TASK DESCRIPTION:
Each line in the entries below that holds the word "начинает" belongs in the answer.

====================

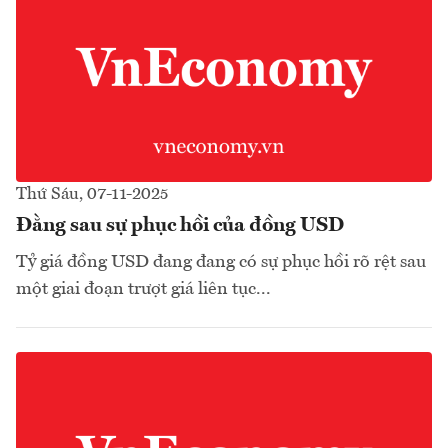
Thứ Sáu, 07-11-2025
Đằng sau sự phục hồi của đồng USD
Tỷ giá đồng USD đang đang có sự phục hồi rõ rệt sau
một giai đoạn trượt giá liên tục...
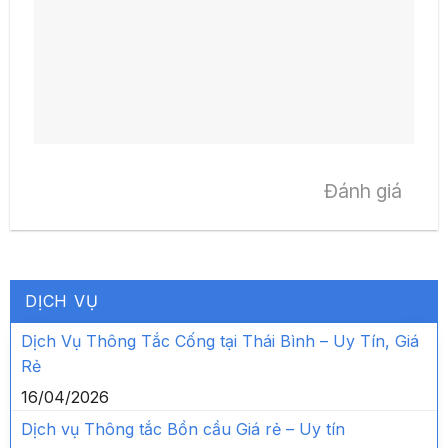
Đánh giá
DỊCH VỤ
Dịch Vụ Thông Tắc Cống tại Thái Bình – Uy Tín, Giá
Rẻ
16/04/2026
Dịch vụ Thông tắc Bồn cầu Giá rẻ – Uy tín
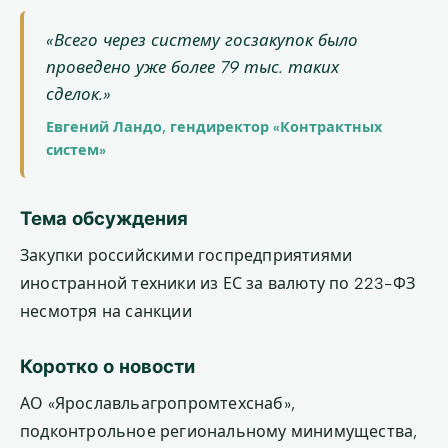
«Всего через систему госзакупок было
проведено уже более 79 тыс. таких
сделок.»
Евгений Ландо, гендиректор «Контрактных
систем»
Тема обсуждения
Закупки российскими госпредприятиями
иностранной техники из ЕС за валюту по 223-ФЗ
несмотря на санкции
Коротко о новости
АО «Ярославльагропромтехснаб»,
подконтрольное региональному минимущества,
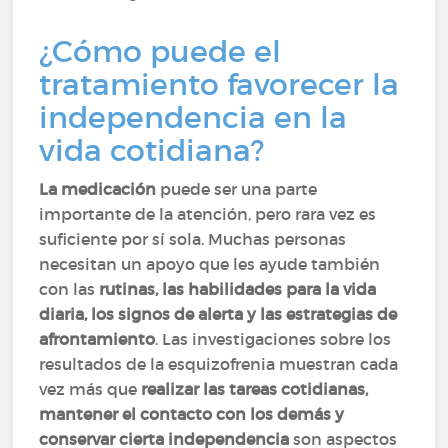
¿Cómo puede el
tratamiento favorecer la
independencia en la
vida cotidiana?
La medicación
puede ser una parte
importante de la atención, pero rara vez es
suficiente por sí sola. Muchas personas
necesitan un apoyo que les ayude también
con las
rutinas, las habilidades para la vida
diaria, los signos de alerta y las estrategias de
afrontamiento
. Las investigaciones sobre los
resultados de la esquizofrenia muestran cada
vez más que
realizar las tareas cotidianas,
mantener el contacto con los demás y
conservar cierta independencia
son aspectos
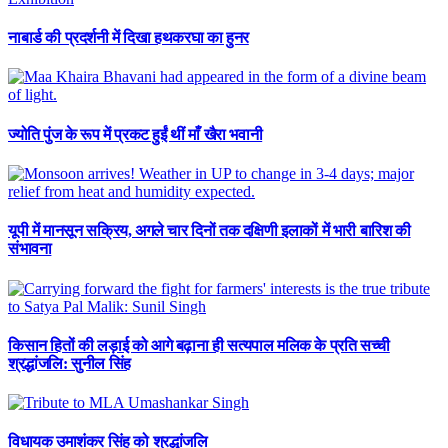
नाबार्ड की प्रदर्शनी में दिखा हथकरघा का हुनर
ज्योति पुंज के रूप में प्रकट हुईं थीं माँ खैरा भवानी
यूपी में मानसून सक्रिय, अगले चार दिनों तक दक्षिणी इलाकों में भारी बारिश की
संभावना
किसान हितों की लड़ाई को आगे बढ़ाना ही सत्यपाल मलिक के प्रति सच्ची
श्रद्धांजलि: सुनील सिंह
विधायक उमाशंकर सिंह को श्रद्धांजलि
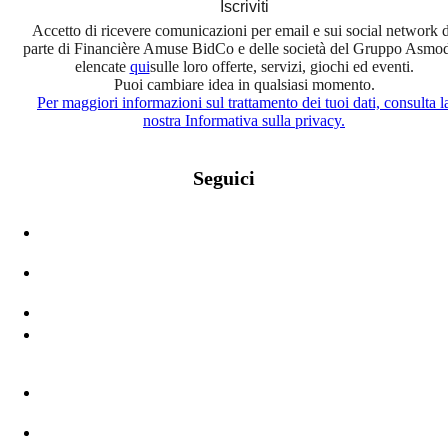
Iscriviti
Accetto di ricevere comunicazioni per email e sui social network 
parte di Financière Amuse BidCo e delle società del Gruppo Asmo
elencate
qui
sulle loro offerte, servizi, giochi ed eventi.
Puoi cambiare idea in qualsiasi momento.
Per maggiori informazioni sul trattamento dei tuoi dati, consulta l
nostra Informativa sulla privacy.
Seguici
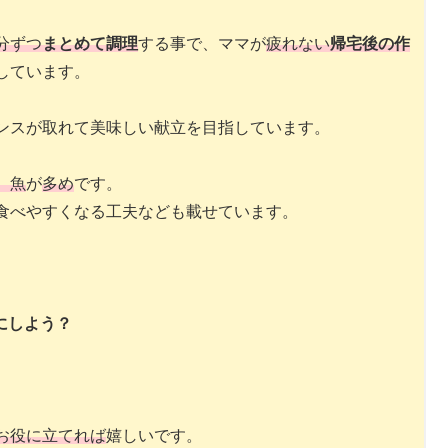
分ずつ
まとめて調理
する事で、ママが
疲れない
帰宅後の作
しています。
ンスが取れて美味しい献立を目指しています。
、魚
が
多め
です。
食べやすくなる工夫なども載せています。
にしよう？
お役に立てれば
嬉しいです。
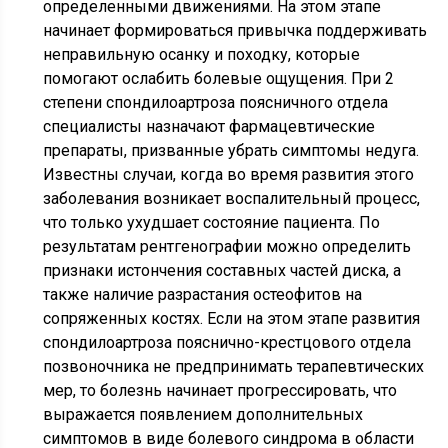
определенными движениями. На этом этапе
начинает формироваться привычка поддерживать
неправильную осанку и походку, которые
помогают ослабить болевые ощущения. При 2
степени спондилоартроза поясничного отдела
специалисты назначают фармацевтические
препараты, призванные убрать симптомы недуга.
Известны случаи, когда во время развития этого
заболевания возникает воспалительный процесс,
что только ухудшает состояние пациента. По
результатам рентгенографии можно определить
признаки истончения составных частей диска, а
также наличие разрастания остеофитов на
сопряженных костях. Если на этом этапе развития
спондилоартроза пояснично-крестцового отдела
позвоночника не предпринимать терапевтических
мер, то болезнь начинает прогрессировать, что
выражается появлением дополнительных
симптомов в виде болевого синдрома в области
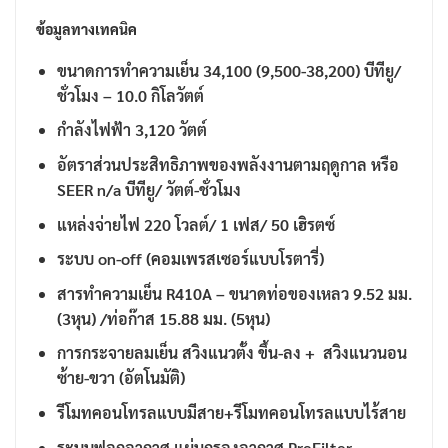
ข้อมูลทางเทคนิค
ขนาดการทำความเย็น 34,100 (9,500-38,200) บีทียู/
ชั่วโมง – 10.0 กิโลวัตต์
กำลังไฟฟ้า 3,120 วัตต์
อัตราส่วนประสิทธิภาพของพลังงานตามฤดูกาล หรือ
SEER n/a บีทียู/ วัตต์-ชั่วโมง
แหล่งจ่ายไฟ 220 โวลต์/ 1 เฟส/ 50 เฮิรตซ์
ระบบ on-off (คอมเพรสเซอร์แบบโรตารี่)
สารทำความเย็น R410A – ขนาดท่อของเหลว 9.52 มม.
(3หุน) /ท่อก๊าส 15.88 มม. (5หุน)
การกระจายลมเย็น สวิงแนวตั้ง ขึ้น-ลง + สวิงแนวนอน
ซ้าย-ขวา (อัตโนมัติ)
รีโมทคอนโทรลแบบมีสาย+รีโมทคอนโทรลแบบไร้สาย
ระบบฟอกอากาศ แผ่นกรองอากาศ PreFilter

====================

EXERCISE SOLUTION:
начинает формироваться привычка поддерживать
мер, то болезнь начинает прогрессировать, что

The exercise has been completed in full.